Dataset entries

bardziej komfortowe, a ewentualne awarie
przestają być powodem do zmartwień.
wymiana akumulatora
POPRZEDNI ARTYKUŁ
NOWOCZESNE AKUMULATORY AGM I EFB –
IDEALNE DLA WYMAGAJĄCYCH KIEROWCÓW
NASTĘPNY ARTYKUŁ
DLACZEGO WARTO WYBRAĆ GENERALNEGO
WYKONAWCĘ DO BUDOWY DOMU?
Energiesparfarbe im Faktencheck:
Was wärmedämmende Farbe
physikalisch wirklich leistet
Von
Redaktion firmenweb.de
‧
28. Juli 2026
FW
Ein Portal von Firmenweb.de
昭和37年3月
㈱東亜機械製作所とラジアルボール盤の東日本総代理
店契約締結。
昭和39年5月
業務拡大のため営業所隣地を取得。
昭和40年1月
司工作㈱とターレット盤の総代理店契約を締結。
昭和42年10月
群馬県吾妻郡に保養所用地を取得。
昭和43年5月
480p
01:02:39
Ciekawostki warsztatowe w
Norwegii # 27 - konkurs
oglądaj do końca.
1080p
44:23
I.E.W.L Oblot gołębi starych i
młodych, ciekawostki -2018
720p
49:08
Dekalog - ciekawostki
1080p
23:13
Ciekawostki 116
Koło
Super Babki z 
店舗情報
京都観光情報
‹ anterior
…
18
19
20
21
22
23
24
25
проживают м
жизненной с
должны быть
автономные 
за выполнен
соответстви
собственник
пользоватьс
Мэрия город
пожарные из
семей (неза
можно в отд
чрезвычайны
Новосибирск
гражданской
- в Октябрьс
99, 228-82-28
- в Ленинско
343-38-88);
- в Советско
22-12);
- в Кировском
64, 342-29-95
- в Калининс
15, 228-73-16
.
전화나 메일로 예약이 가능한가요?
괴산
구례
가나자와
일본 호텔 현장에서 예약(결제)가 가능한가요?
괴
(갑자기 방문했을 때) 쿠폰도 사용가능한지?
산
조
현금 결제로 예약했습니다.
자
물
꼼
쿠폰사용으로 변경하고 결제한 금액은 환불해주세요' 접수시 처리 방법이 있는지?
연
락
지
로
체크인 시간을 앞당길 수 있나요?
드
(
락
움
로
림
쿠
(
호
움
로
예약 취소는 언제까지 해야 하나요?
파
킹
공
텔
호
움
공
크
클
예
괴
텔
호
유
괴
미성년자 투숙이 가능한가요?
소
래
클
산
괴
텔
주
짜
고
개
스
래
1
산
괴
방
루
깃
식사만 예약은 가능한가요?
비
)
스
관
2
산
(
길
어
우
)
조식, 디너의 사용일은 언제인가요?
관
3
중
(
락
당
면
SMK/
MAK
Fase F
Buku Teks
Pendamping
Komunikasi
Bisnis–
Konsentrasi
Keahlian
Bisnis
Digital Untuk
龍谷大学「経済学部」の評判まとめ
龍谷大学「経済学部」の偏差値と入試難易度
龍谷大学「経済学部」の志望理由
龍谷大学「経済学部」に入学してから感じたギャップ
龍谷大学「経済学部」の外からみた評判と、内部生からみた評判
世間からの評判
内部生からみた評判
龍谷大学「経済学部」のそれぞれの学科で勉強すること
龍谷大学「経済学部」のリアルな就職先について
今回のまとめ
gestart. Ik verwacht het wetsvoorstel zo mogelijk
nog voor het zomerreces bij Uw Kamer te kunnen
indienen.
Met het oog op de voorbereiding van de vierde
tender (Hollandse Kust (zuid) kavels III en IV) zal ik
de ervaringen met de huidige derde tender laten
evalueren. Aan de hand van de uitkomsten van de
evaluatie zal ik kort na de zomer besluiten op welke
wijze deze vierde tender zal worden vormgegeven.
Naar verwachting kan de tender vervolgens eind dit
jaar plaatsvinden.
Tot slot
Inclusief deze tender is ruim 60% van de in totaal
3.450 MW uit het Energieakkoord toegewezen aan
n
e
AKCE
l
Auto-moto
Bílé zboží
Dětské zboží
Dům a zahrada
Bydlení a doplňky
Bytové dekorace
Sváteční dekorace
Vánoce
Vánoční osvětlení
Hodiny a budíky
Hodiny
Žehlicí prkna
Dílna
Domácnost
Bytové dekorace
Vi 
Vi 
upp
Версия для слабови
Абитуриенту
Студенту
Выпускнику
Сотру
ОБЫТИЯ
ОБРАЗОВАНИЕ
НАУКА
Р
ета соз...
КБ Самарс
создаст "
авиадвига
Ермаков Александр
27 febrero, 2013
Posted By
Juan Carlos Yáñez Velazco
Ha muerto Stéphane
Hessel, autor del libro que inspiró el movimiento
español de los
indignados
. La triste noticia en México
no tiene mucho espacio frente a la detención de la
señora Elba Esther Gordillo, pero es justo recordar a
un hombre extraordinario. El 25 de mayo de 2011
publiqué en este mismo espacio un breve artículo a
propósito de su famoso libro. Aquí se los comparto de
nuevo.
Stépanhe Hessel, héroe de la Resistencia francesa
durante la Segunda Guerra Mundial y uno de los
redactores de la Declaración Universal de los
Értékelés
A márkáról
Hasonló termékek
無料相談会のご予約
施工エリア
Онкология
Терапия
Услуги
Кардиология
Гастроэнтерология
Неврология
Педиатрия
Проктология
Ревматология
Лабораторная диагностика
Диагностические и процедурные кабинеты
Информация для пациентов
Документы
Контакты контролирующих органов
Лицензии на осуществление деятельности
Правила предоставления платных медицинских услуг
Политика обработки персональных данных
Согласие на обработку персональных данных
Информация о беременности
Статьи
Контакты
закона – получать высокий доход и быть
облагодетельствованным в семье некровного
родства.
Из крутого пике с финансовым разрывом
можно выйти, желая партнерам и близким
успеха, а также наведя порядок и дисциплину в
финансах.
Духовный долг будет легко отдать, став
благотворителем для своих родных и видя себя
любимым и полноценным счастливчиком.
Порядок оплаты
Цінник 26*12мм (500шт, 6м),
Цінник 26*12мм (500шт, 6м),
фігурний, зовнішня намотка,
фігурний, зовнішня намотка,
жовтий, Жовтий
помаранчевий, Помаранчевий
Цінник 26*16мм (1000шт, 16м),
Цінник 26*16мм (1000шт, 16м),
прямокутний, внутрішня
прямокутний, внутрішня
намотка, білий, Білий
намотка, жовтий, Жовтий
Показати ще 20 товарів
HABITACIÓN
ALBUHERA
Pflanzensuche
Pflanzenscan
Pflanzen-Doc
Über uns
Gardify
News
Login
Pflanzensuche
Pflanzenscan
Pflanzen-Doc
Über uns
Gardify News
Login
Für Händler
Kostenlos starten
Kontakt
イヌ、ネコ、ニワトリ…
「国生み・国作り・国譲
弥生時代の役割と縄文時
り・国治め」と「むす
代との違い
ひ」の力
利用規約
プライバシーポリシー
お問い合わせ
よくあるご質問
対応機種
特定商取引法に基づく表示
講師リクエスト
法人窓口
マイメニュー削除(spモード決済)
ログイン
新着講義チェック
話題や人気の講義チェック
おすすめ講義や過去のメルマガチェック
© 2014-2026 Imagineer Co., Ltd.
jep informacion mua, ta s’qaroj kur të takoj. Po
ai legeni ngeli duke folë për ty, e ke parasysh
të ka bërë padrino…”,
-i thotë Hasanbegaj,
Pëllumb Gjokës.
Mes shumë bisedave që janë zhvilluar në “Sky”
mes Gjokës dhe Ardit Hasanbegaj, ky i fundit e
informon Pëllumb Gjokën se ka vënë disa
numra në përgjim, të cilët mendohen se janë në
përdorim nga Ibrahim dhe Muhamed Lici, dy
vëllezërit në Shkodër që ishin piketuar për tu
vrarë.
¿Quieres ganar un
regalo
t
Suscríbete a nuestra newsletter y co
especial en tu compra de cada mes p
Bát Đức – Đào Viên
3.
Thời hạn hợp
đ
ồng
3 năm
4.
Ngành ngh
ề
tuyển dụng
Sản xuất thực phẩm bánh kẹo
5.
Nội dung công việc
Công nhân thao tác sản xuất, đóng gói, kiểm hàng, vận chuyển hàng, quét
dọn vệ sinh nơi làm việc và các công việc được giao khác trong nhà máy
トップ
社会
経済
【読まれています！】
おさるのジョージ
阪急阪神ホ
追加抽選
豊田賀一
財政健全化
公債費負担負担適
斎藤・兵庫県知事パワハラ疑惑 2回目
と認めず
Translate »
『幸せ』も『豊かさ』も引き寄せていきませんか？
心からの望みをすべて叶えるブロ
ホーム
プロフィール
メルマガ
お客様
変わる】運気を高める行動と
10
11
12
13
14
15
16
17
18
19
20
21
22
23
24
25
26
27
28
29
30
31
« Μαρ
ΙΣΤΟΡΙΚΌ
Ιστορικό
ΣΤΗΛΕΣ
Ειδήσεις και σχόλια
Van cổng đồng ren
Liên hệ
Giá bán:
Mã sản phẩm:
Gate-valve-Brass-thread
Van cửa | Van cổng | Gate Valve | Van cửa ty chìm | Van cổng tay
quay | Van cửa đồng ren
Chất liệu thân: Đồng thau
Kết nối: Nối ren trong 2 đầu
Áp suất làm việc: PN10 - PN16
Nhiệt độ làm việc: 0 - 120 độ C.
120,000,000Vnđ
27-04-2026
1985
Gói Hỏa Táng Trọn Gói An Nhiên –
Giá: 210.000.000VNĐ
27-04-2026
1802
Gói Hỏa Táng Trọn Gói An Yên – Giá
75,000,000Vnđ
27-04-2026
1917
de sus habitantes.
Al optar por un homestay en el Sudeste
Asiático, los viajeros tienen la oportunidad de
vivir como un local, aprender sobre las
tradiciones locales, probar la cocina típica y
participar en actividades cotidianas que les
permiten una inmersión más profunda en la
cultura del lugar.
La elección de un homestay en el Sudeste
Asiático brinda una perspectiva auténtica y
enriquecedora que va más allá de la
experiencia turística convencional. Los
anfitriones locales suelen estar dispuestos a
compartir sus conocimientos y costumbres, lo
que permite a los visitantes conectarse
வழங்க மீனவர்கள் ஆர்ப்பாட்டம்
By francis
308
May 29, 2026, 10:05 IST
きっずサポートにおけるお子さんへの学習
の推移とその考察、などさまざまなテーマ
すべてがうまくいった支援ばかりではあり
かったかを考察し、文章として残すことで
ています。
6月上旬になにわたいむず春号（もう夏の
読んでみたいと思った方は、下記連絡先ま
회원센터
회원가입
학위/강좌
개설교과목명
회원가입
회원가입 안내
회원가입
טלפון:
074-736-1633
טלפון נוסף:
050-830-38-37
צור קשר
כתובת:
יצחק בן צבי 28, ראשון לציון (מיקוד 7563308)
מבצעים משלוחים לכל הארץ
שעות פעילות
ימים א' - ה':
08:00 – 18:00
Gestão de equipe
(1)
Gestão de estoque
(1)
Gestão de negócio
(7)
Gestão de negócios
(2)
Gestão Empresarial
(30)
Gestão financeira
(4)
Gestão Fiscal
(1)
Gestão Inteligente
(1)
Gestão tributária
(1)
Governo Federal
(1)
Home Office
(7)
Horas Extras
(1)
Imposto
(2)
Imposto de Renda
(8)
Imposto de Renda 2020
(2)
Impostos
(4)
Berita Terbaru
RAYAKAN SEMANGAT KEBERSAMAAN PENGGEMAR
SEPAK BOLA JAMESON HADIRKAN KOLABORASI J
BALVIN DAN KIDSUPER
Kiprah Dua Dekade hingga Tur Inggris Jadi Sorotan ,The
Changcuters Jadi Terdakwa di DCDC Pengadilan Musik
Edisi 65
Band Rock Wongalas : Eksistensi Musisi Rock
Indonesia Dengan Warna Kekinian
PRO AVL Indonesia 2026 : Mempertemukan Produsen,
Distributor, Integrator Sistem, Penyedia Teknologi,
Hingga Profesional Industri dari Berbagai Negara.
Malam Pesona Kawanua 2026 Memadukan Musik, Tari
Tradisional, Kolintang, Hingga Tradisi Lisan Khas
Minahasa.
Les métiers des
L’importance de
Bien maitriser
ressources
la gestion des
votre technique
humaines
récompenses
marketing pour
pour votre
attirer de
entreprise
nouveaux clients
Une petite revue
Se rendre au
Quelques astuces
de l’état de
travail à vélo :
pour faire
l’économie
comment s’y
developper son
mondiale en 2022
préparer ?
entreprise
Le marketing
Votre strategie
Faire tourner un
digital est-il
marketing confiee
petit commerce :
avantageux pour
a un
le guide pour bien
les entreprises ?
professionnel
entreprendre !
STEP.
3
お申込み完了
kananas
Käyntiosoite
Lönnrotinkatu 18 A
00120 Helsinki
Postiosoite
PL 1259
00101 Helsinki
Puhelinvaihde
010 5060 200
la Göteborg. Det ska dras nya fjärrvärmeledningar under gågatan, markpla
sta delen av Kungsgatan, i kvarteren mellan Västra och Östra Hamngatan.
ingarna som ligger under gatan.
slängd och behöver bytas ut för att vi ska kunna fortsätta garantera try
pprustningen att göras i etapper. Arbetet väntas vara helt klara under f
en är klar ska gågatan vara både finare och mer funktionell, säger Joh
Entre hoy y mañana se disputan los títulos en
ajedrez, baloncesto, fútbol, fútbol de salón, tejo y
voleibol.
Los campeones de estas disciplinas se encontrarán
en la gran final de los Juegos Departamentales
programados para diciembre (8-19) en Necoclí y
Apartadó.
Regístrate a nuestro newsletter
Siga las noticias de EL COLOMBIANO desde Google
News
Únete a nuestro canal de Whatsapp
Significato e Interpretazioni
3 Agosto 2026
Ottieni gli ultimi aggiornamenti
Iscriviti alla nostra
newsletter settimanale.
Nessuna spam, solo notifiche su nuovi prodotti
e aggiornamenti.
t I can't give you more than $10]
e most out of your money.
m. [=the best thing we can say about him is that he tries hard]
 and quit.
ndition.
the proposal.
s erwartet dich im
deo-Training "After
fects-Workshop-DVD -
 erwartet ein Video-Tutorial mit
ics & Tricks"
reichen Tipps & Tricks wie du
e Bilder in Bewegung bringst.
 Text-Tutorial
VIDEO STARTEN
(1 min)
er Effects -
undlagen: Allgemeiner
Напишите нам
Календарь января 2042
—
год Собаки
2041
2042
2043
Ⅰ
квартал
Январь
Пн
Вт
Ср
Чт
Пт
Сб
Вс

- [Action item]: The reply should consist solely of the lines of the data, exact, from the opening line through the line with "проживают м", inclusive.

- [The answer]:
bardziej komfortowe, a ewentualne awarie
przestają być powodem do zmartwień.
wymiana akumulatora
POPRZEDNI ARTYKUŁ
NOWOCZESNE AKUMULATORY AGM I EFB –
IDEALNE DLA WYMAGAJĄCYCH KIEROWCÓW
NASTĘPNY ARTYKUŁ
DLACZEGO WARTO WYBRAĆ GENERALNEGO
WYKONAWCĘ DO BUDOWY DOMU?
Energiesparfarbe im Faktencheck:
Was wärmedämmende Farbe
physikalisch wirklich leistet
Von
Redaktion firmenweb.de
‧
28. Juli 2026
FW
Ein Portal von Firmenweb.de
昭和37年3月
㈱東亜機械製作所とラジアルボール盤の東日本総代理
店契約締結。
昭和39年5月
業務拡大のため営業所隣地を取得。
昭和40年1月
司工作㈱とターレット盤の総代理店契約を締結。
昭和42年10月
群馬県吾妻郡に保養所用地を取得。
昭和43年5月
480p
01:02:39
Ciekawostki warsztatowe w
Norwegii # 27 - konkurs
oglądaj do końca.
1080p
44:23
I.E.W.L Oblot gołębi starych i
młodych, ciekawostki -2018
720p
49:08
Dekalog - ciekawostki
1080p
23:13
Ciekawostki 116
Koło
Super Babki z 
店舗情報
京都観光情報
‹ anterior
…
18
19
20
21
22
23
24
25
проживают м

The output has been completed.